Dr Christel van Eck (Communication Science): The Boundaries of Climate Activism for Scientists
Scientists are increasingly sounding the alarm about climate change, for example by participating in disruptive climate actions. Van Eck will look at how the boundaries of scientists’ communication to the public shift during crises and whether this is desirable for science’s authority. She will study where both scientists and the public draw the line when it comes to the public communications of scientists. She will also examine the effects of various communication strategies on science’s authority and climate action. This research reveals the boundaries of the role played by scientists in the climate crisis and provides evidence-based communication strategies for them to engage the public with climate change actions, while safeguarding science’s authority.
Dr Maria Hagan (Anthropology): Injured Body: when Injury Disrupts Migration
In recent years, countries within Europe have raced to make their borders difficult and dangerous for migrants to informally cross borders. While a lot of research and media attention has been paid to migrant deaths at Europe’s external borders, the issue of migrant injury at its internal borders is underexplored. Taking the French borders with the UK and Italy as case studies, Hagan will use a multi-method research approach to offer a better understanding of how borders injure, how injury impacts migrants, and what this says about the shifting humanitarian morals of European states.
Dr Jonas Haslbeck (Psychology): Modelling Heterogeneousness in Psychological Networks
Network models have become extremely popular in psychological research over the last decade. However, there is currently no methodology to investigate subgroups in network models. For example, different individuals with severe depression may have different underlying networks of interacting symptoms, which require different treatments. Haslbeck will analyse existing methodologies and develop new methodologies to model subgroups in network models in both cross-sectional and time series data. He will collaborate with domain experts to apply the new methodology to advance research in climate change communication and the treatment of chronic pain and severe depression.
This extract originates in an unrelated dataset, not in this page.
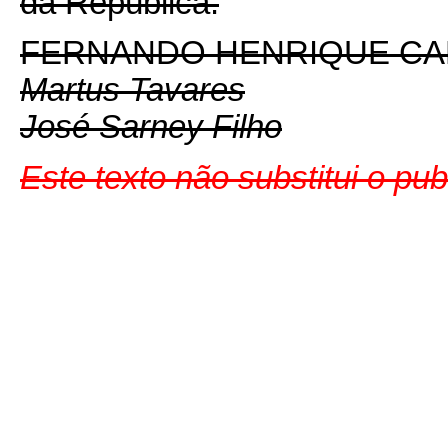
da República.
FERNANDO HENRIQUE C
Martus Tavares
José Sarney Filho
Este texto não substitui o pu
Dr Anne Kroon (Communication Science): (Don’t) Convince Me: How Job Seekers, Algorithms and Recruiters Can Influence (In)Equality in Job Opportunities
Organisations are increasingly turning to algorithms to automate their hiring and recruitment processes. Kroon investigates whether this trend increases or decreases equality in the labour market. Specifically, she will examine how job seekers present themselves in online resumes and how this strategic self-presentation can lead to implicit ethnicity, age, and gender preferences in recruitment algorithms. Kroon also looks at the impact of this on job opportunities in relation to any conscious or unconscious biases of employers. Finally, she examines measures to counteract inequality to achieve a fair and inclusive recruitment and selection process.
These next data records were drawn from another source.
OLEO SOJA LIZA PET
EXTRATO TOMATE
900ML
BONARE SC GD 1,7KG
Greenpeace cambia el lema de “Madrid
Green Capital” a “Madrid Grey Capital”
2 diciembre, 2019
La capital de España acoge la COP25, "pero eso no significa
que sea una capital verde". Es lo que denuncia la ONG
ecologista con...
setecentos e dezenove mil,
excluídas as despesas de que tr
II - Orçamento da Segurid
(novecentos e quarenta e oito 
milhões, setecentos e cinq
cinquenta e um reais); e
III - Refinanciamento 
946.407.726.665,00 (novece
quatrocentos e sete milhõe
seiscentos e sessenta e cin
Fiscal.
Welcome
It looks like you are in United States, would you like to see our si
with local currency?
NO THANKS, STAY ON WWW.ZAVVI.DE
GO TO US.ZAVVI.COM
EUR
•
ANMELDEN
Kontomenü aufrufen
Dr Natashe Lemos Dekker (Anthropology): The Politics of Grief: COVID-19-Related Loss and Collective Action in Brazil
Lemos Dekker investigates the impact of COVID-19-related grief in Brazil. Brazil is one of the most heavily affected countries in the world, where many deaths occurred under traumatic circumstances that continue to affect subsequent experiences of grief. In this context, the deceased have explicitly become incorporated in political protests. Using ethnographic fieldwork, Lemos Dekker investigates the experiences of people who lost relatives during the pandemic and have become politically active as a result. Her research will shed new light on the relationship between grief and politics, demonstrating how grief could potentially generate political transformation and enhance the capacity to act.